MATERIAL FOR THIS TASK Start Marker
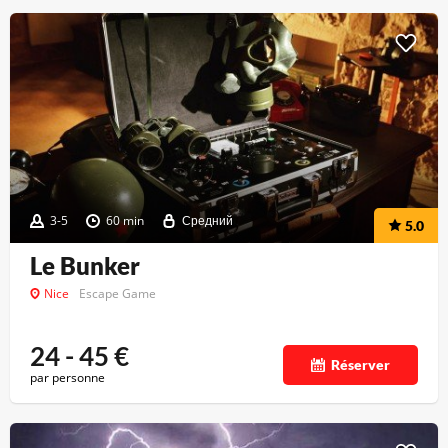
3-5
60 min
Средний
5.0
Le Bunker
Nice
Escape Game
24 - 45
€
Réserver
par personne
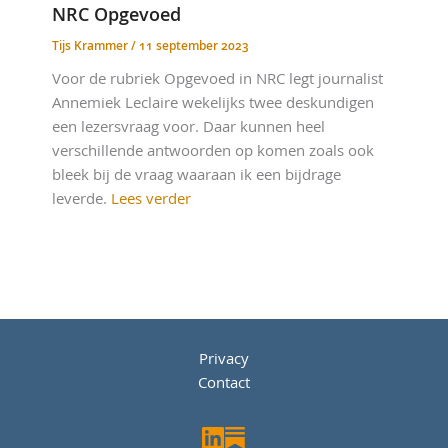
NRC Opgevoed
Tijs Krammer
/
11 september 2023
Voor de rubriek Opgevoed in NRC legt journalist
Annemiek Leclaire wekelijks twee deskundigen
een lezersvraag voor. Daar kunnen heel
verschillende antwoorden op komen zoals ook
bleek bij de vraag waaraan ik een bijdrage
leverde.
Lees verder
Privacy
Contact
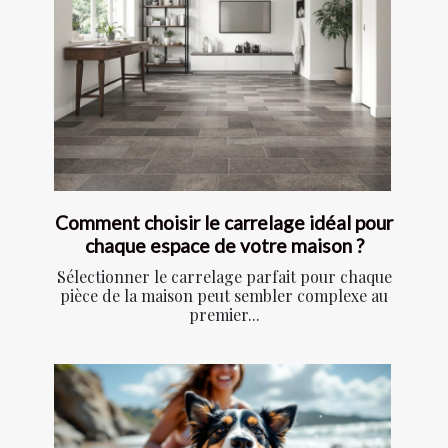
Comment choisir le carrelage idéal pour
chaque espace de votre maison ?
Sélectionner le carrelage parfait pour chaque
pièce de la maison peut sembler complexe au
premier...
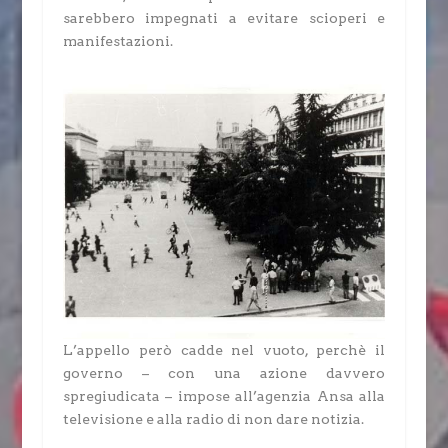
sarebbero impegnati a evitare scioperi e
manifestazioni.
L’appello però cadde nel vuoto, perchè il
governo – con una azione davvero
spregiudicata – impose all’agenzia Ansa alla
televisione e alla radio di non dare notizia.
MATERIAL FOR THIS TASK End Marker
MATERIAL FOR THIS TASK Start Marker
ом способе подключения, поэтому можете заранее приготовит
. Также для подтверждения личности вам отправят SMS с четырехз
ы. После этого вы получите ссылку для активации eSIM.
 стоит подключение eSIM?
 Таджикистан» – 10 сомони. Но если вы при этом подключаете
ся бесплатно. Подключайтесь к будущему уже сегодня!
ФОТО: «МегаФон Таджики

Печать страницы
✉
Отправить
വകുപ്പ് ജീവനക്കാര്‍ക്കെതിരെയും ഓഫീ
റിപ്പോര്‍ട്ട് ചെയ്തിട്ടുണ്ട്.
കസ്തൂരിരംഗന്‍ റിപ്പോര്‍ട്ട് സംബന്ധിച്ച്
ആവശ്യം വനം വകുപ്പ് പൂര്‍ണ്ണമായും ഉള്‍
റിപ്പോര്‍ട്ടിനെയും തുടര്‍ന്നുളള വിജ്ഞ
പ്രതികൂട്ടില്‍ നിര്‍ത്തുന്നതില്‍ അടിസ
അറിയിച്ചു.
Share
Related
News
MATERIAL FOR THIS TASK End Marker
**WORK REQUIRED:**
Going by the data above, the answer is exactly the lines from the one holding "Comment choisir le carrelage idéal pour" to the one holding "televisione e alla radio di non dare notizia.", both kept, with the pictures left out.

**RESULT:**
Comment choisir le carrelage idéal pour
chaque espace de votre maison ?
Sélectionner le carrelage parfait pour chaque
pièce de la maison peut sembler complexe au
premier...
sarebbero impegnati a evitare scioperi e
manifestazioni.
L’appello però cadde nel vuoto, perchè il
governo – con una azione davvero
spregiudicata – impose all’agenzia Ansa alla
televisione e alla radio di non dare notizia.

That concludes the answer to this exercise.